Para viver no modo fã, é preciso ter gostos em comum e muito amor pela música. No capítulo introdutório do livro Nothing Feels Good, o jornalista Andy Greenwald se ocupa com uma questão que, por décadas, populou debates na internet e em espaços de música: o que é emo? O que leva bandas com sonoridade tão diferente quanto Jawbreaker e Dashboard Confessional a serem incluídas debaixo do mesmo guarda-chuva?
A resposta, ele argumenta, são os fãs. Raramente uma banda se autodeclara "emo" – o que as une sob esse mesmo rótulo é o agrupamento dos fãs, em geral adolescentes, hipnotizados e contemplados em suas emoções por uma música melancólica.
Esse é só um dos exemplos de como os fãs são uma das instituições mais sólidas da música popular. Longe de serem apenas espectadores passivos, muitas vezes os fãs – ou fandoms, quando eles se juntam em grupos organizados – definem, em grande parte, a trajetória de um dado gênero ou artista.
Foi o caso do KATSEYE, grupo formado numa competição de reality show, como tantos antes delas – One Direction, Fifth Harmony, Little Mix e outros. O caso das garotas foi particular por algumas razões: primeiro, porque o Katseye é um grupo global, formado por cantoras e performers de diferentes nacionalidades e culturas, e em segundo, porque o Katseye foi o primeiro grupo formado num reality show usando o treinamento geralmente utilizado na Coreia do Sul para as estrelas de K-Pop.
No reality The Debut: Dream Academy, os fãs não foram responsáveis diretamente por escolher o line-up final do grupo, mas, semana a semana, eles puderam votar em quem seriam as dez finalistas dentre as quais os seis membros finais do KATSEYE foram escolhidos.
Depois da formação oficial do grupo, a viralização de suas faixas no TikTok e Instagram também foram vitais para que o KATSEYE se tornasse um novo fenômeno – chegando até a ganhar uma indicação para Artista Revelação no Grammy deste ano.
Espaço de pertencimento
Isso porque, como a jornalista Hannah Ewens escreveu na introdução ao livro Fangirls, "ser fã é coisa séria". Publicado em 2019, o livro é, ao mesmo tempo, uma história dos fandoms e um espaço para que dezenas de fãs entrevistados por Ewens contem suas próprias narrativas. O termo escolhido, "fangirls", não é por acaso – apesar de Ewens dizer que pessoas de qualquer gênero podem ser "fangirls", é inegável o impacto que as mulheres têm nessa ala específica da indústria da música.

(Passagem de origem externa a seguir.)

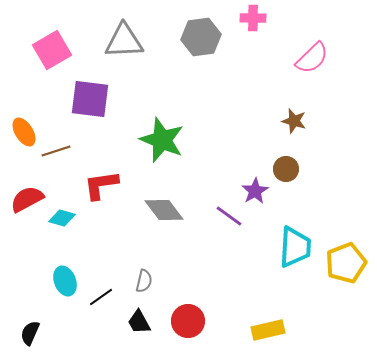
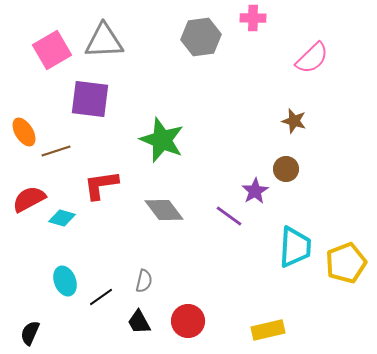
gray triangle: moved 20 px left
red semicircle: moved 2 px right
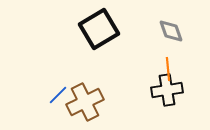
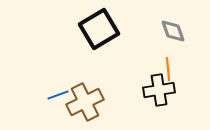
gray diamond: moved 2 px right
black cross: moved 8 px left
blue line: rotated 25 degrees clockwise
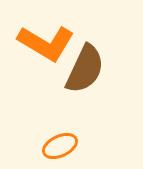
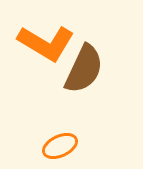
brown semicircle: moved 1 px left
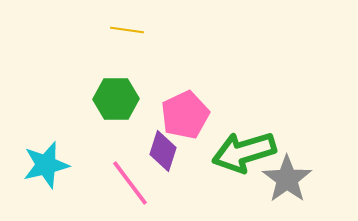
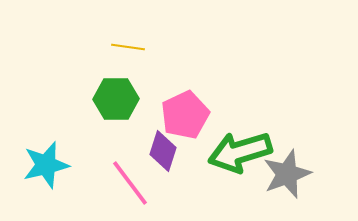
yellow line: moved 1 px right, 17 px down
green arrow: moved 4 px left
gray star: moved 5 px up; rotated 15 degrees clockwise
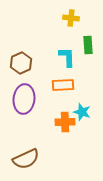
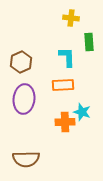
green rectangle: moved 1 px right, 3 px up
brown hexagon: moved 1 px up
brown semicircle: rotated 24 degrees clockwise
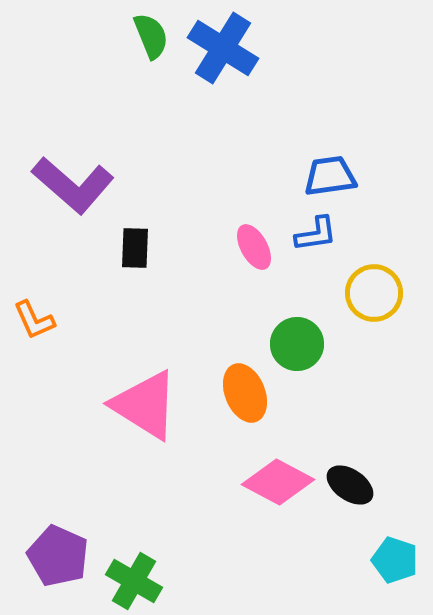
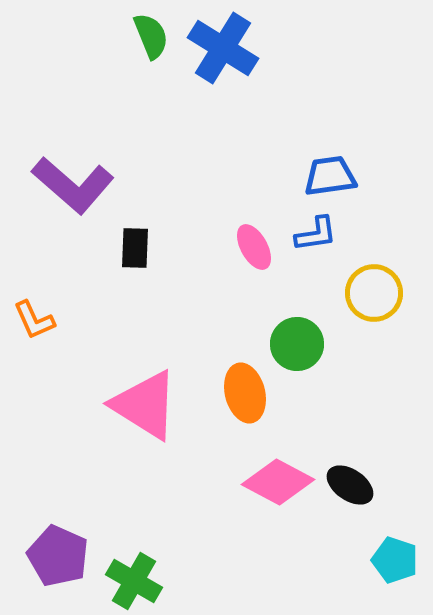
orange ellipse: rotated 8 degrees clockwise
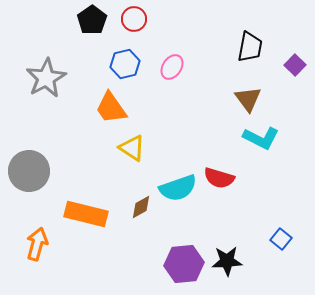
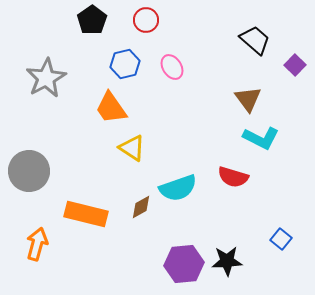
red circle: moved 12 px right, 1 px down
black trapezoid: moved 5 px right, 7 px up; rotated 60 degrees counterclockwise
pink ellipse: rotated 65 degrees counterclockwise
red semicircle: moved 14 px right, 1 px up
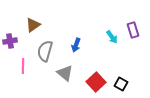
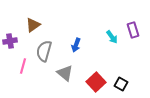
gray semicircle: moved 1 px left
pink line: rotated 14 degrees clockwise
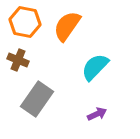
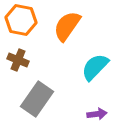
orange hexagon: moved 4 px left, 2 px up
purple arrow: rotated 18 degrees clockwise
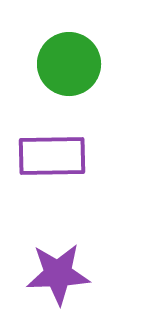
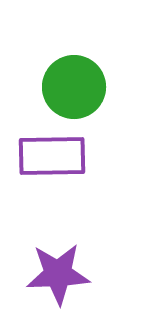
green circle: moved 5 px right, 23 px down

"Estamos em uma época em que, mais do que nunca, garotas e jovens queer criam a música popular contemporânea e as culturas de fãs com suas perspectivas e ações", escreve Ewens. "São elas que estão à frente de práticas de fandom das quais o público tem apenas uma noção vaga: tuitar incessantemente sobre seu artista favorito, escrever fanfics, atualizar religiosamente perfis dedicados nas redes sociais, comprar ingressos de ‘meet and greet’ e seguir a banda por várias datas de shows."

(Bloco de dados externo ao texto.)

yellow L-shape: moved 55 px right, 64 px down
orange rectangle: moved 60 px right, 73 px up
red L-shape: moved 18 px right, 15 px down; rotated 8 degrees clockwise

Nos autos oficiais, a história do "fangirling" começa oficialmente com a Beatlemania, mas Ewens conta que, desde que havia cultura, havia fãs. O próprio poeta Lord Byron, lá no século 19, já teve fãs se amontoando do lado de fora de seu escritório; o termo "lisztomania" foi criado pelo escritor alemão Heinrich Heine pra descrever a "loucura" que acontecia nos concertos do compositor Franz Liszt.
Mas tudo mudou com o quarteto de Liverpool. "De repente, os fãs não eram apenas parte de algo maior do que eles mesmos, fosse lá o que isso significasse – eles eram tão importantes quanto os artistas que amavam. A palavra 'Beatlemania' estampava as manchetes e, se você fazia parte dessa 'loucura', se os seguia por toda parte, se se entregava a 'gritos incessantes', os holofotes estavam voltados para você", Ewens escreve.

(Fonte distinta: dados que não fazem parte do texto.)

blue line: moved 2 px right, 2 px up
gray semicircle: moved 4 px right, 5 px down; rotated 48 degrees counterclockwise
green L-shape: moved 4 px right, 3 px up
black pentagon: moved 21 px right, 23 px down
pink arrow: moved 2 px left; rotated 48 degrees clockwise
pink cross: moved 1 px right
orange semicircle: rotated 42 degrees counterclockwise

A autora complementa: "Fandom junta as palavras fan e kingdom – há, como isso sugere, um rei ou rainha regente, mas também um território e uma comunidade de seguidores. Ser fã é gritar sozinho, mas junto. É embarcar em uma jornada coletiva de autodefinição. Isso significa puxar os fios da sua própria narrativa e fazer isso com amigos e estranhos que parecem amigos."